D’après cette scène j’étais disposée à me faire des chagrins de tout. Emma se trouva près de moi, je lui reprochai d’avoir dit à son ami une chose désagréable, elle s’en repentit et fut pour l’embrasser ; mais sir James la repoussa, sortit brusquement de la chambre, et la pauvre enfant désolée d’un accueil aussi extraordinaire, vint se jeter en pleurant dans mes bras. Ses larmes firent couler les miennes ; je sentis combien l’action de sir James devait l’affliger : c’est la première fois, me disais-je, que ses caresses sont repoussées ! Et il faut plus que de l’insensibilité pour traiter aussi durement cette bonne petite. S’il croyait nécessaire de la punir de l’espèce d’injure qu’elle lui avait dite, au moins aurait-il dû m’épargner ! Il n’ignore pas la peine que ressent une mère du moindre chagrin qu’on fait à son enfant, et je suis certaine qu’il a voulu m’outrager.

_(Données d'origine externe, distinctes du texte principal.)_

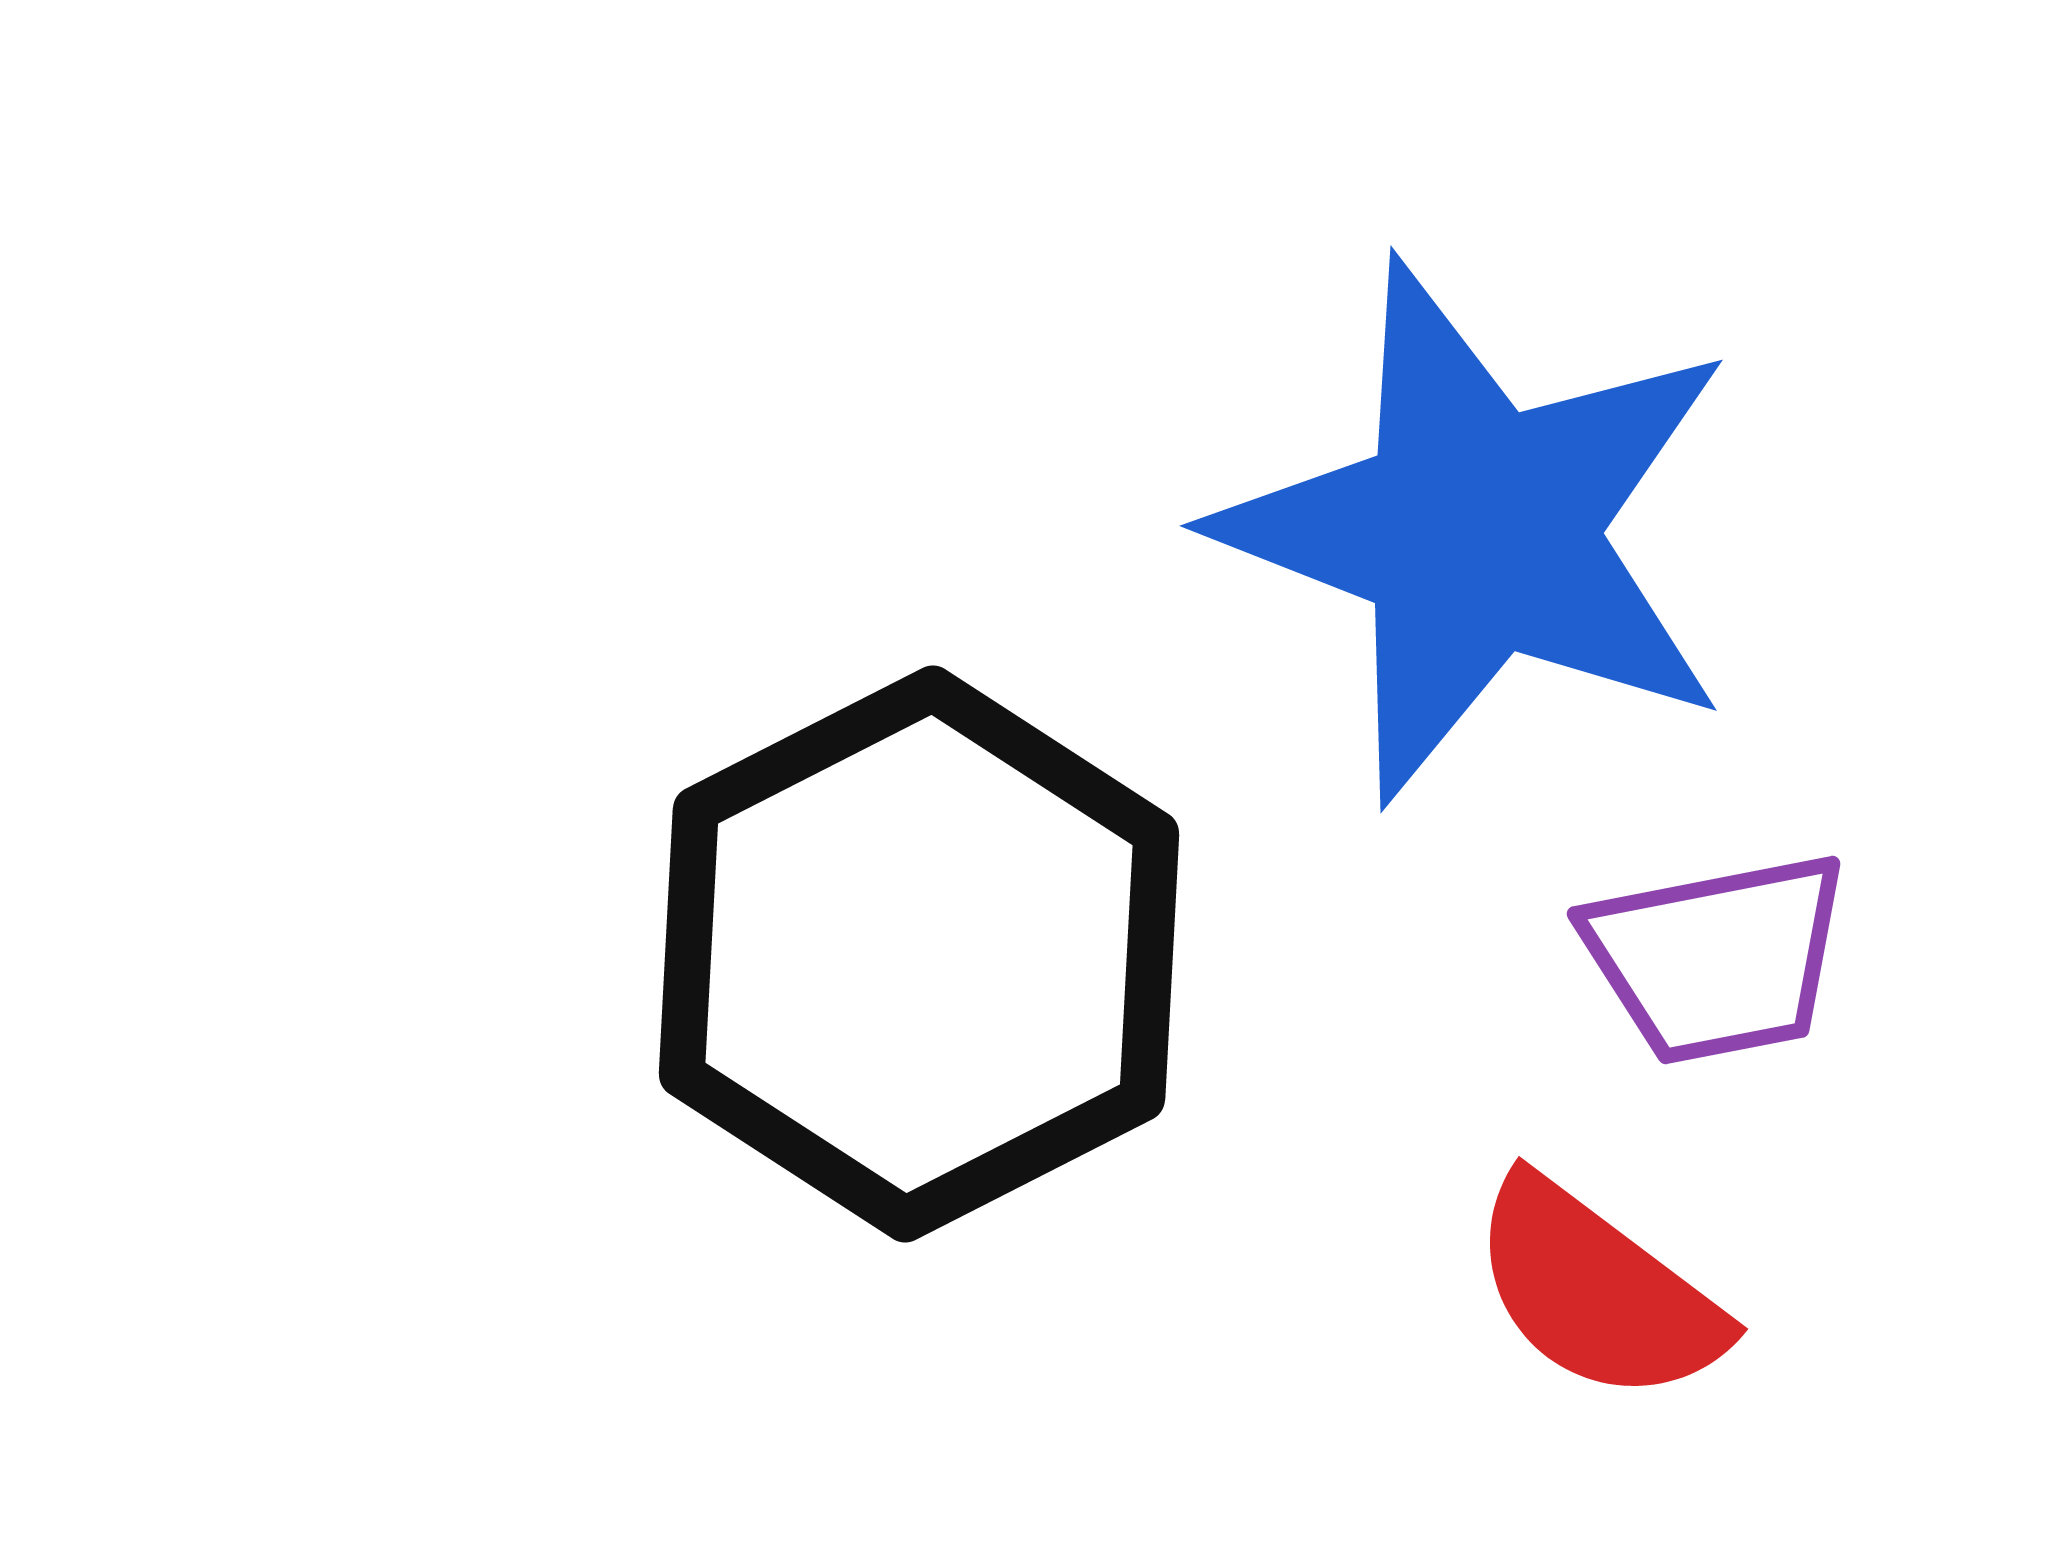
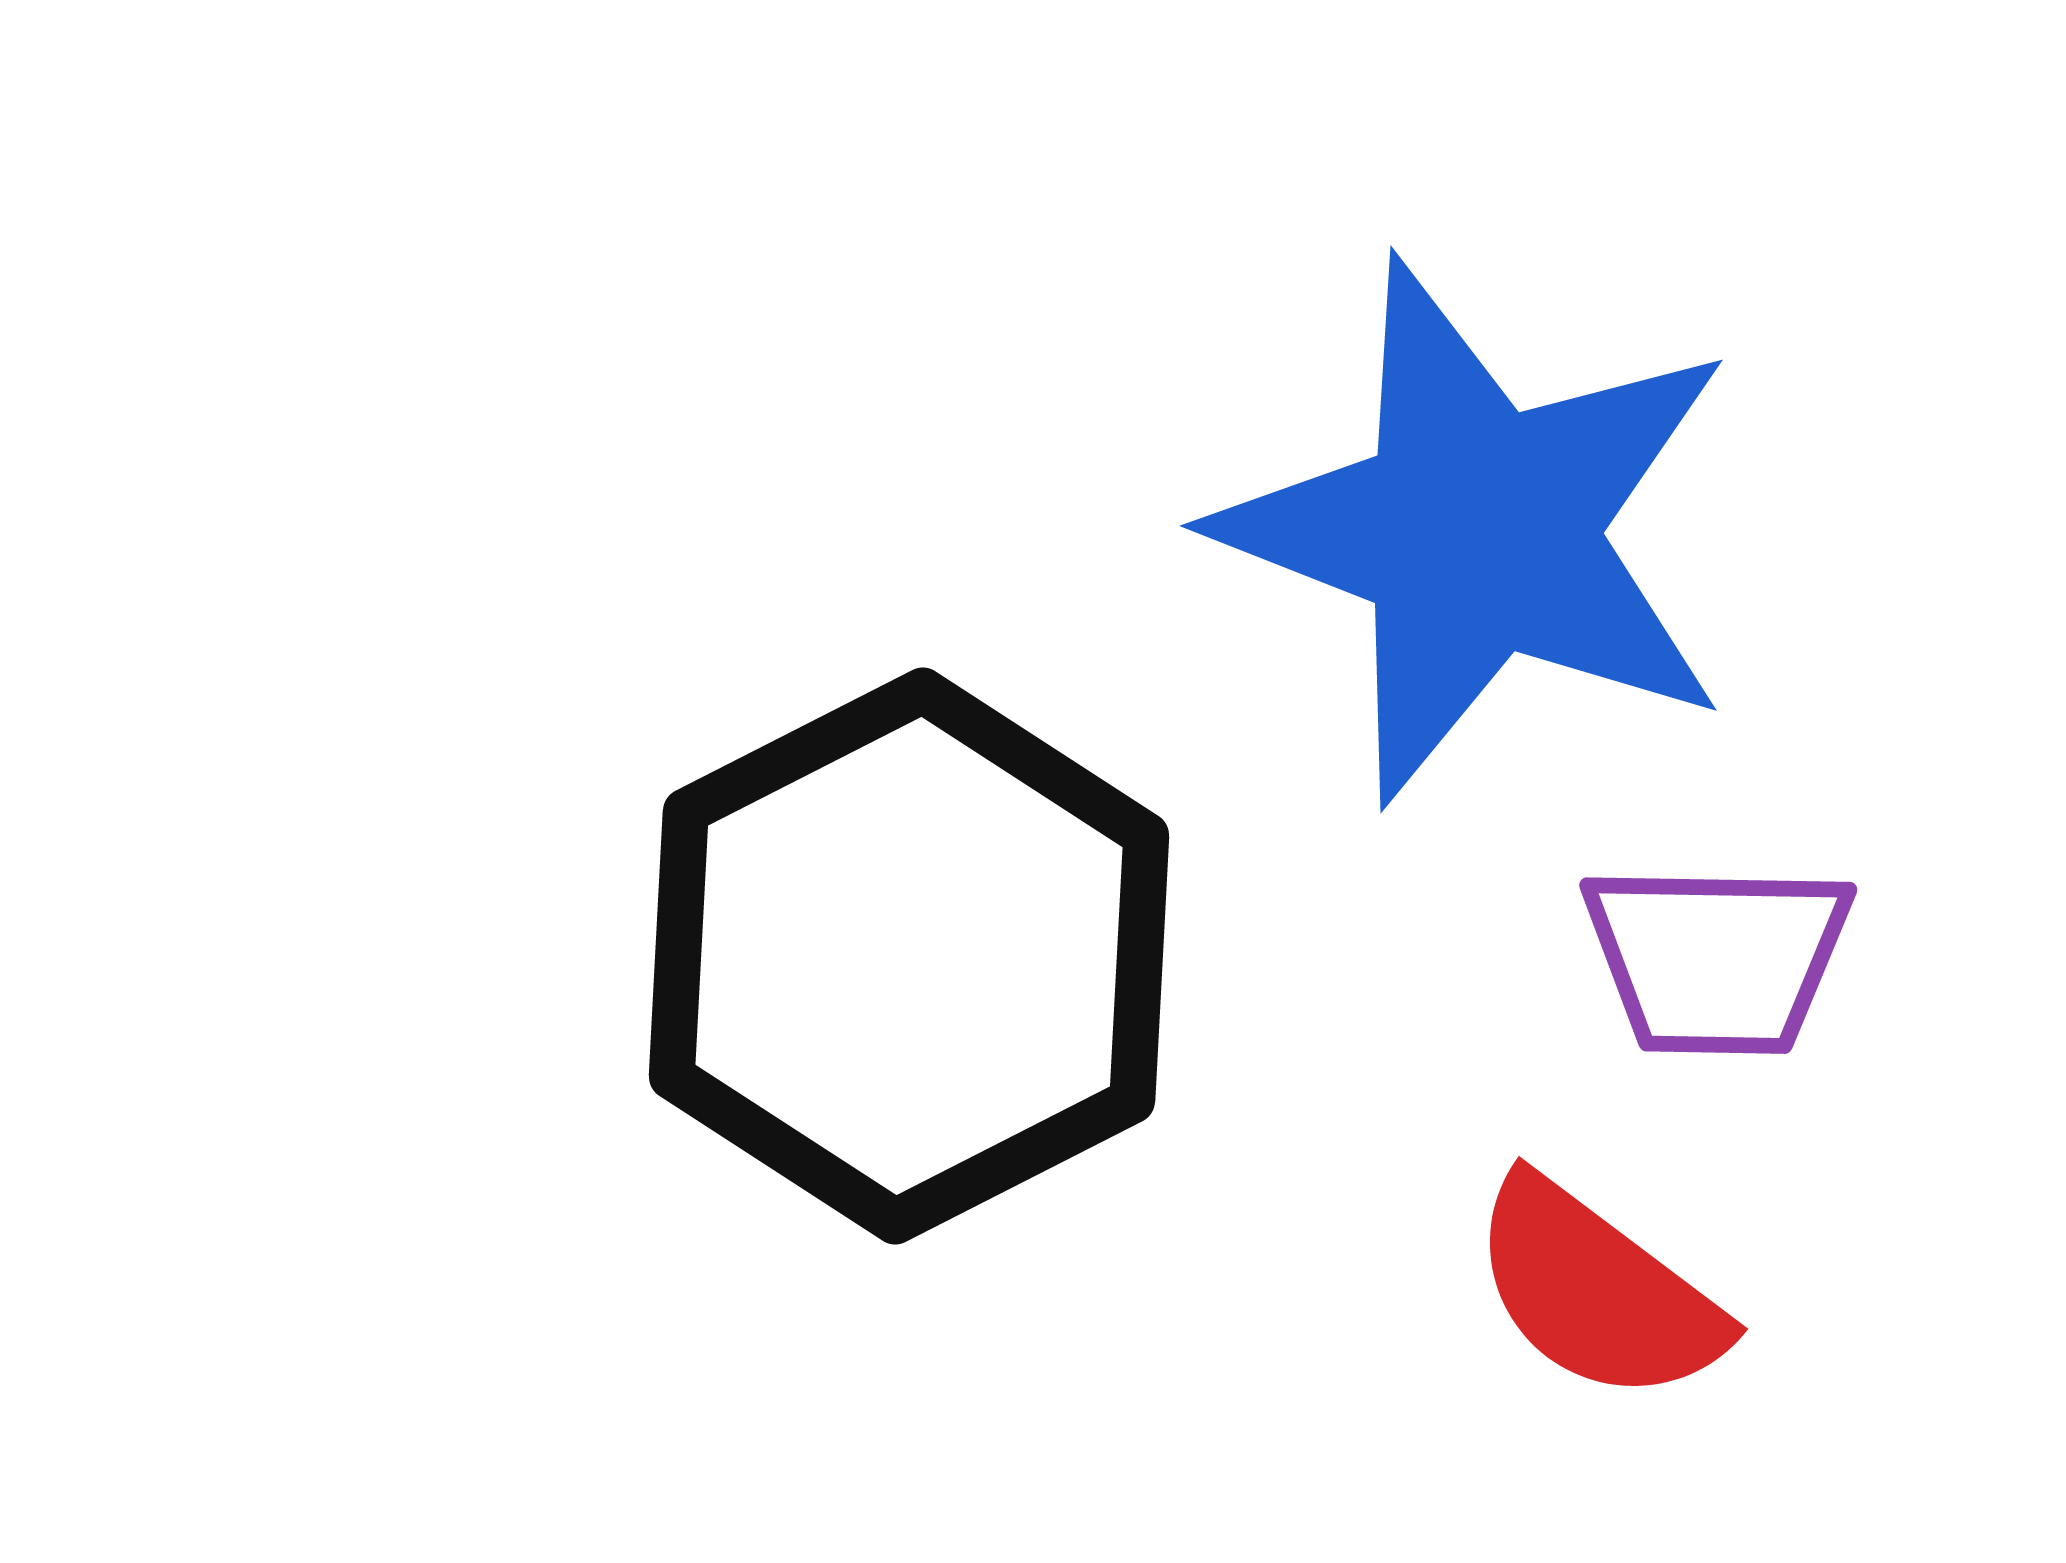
black hexagon: moved 10 px left, 2 px down
purple trapezoid: rotated 12 degrees clockwise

Oppressée par cette cruelle idée, j’ai pris Emma pour la mener coucher, profitant de cette occasion pour rentrer dans mon appartement et m’y livrer aux tristes pensées qui remplissaient mon cœur. Je repassai tout ce qui m’était arrivé dans la journée, et je trouvai qu’excepté de Lucie j’avais éprouvé de tout le monde une chose désagréable ; ma fille elle-même m’avait affligée par son mot à sir James, je n’étais pas contente de moi, je ne l’étais de personne. J’ai fait dire à Lucie que je ne descendrais pas souper, et j’ai passé une partie de la nuit à lire, ou pour mieux dire, à feuilleter un livre, car je ne me rappelle pas un mot de ce qu’il contenait. Je ne me reconnais plus, Juliette. Tout m’ennuie ou m’afflige, les arts que je cultivais avec tant de plaisir n’ont plus aucun charme pour moi ; sans le portrait de Lucie j’aurais déjà abandonné la peinture, la musique m’émeut au point de n’en pouvoir faire un quart d’heure sans pleurer, je change vingt fois de livre dans une matinée ; ces poëtes italiens dont l’imagination brillante me transportait en idée dans ces palais enchantés, que la magie élève au héros et à la beauté qu’il adore, ne me paraissent plus qu’emphatiques ; nos romans me semblent insipides, et nos auteurs sérieux, je ne les comprends plus ; il faut, pour les entendre, les suivre attentivement dans leur marche méthodique, les commenter souvent et ne pas perdre une seule de leurs comparaisons. Ce travail m’est devenu impossible, et je n’ai guère d’application que pour traduire quelques ouvrages anglais dont la mélancolie s’accorde avec la mienne ; jamais je ne me suis vue dans cet état de langueur, dans ce vague où nagent mes pensées, sans oser se fixer sur aucun objet. Dans le temps où le plus grand malheur me livra au désespoir, tu le sais, ma Juliette, je souffrais horriblement, mais la violence de mes douleurs semblaient accroître les forces de mon âme. Aujourd’hui je ne ressens que faiblement mes peines, et je n’en désire ni la fin ni le soulagement. Je croirais que ma vie s’éteint, si la présence de ma fille, si l’arrivée de tes lettres ne faisaient battre mon cœur encore bien vivement ; mais tout ce qui appartient à ces deux sentiments me rend ma sensibilité, et cela doit te prouver qu’ils sont liés l’un à l’autre, pour durer autant que mon existence.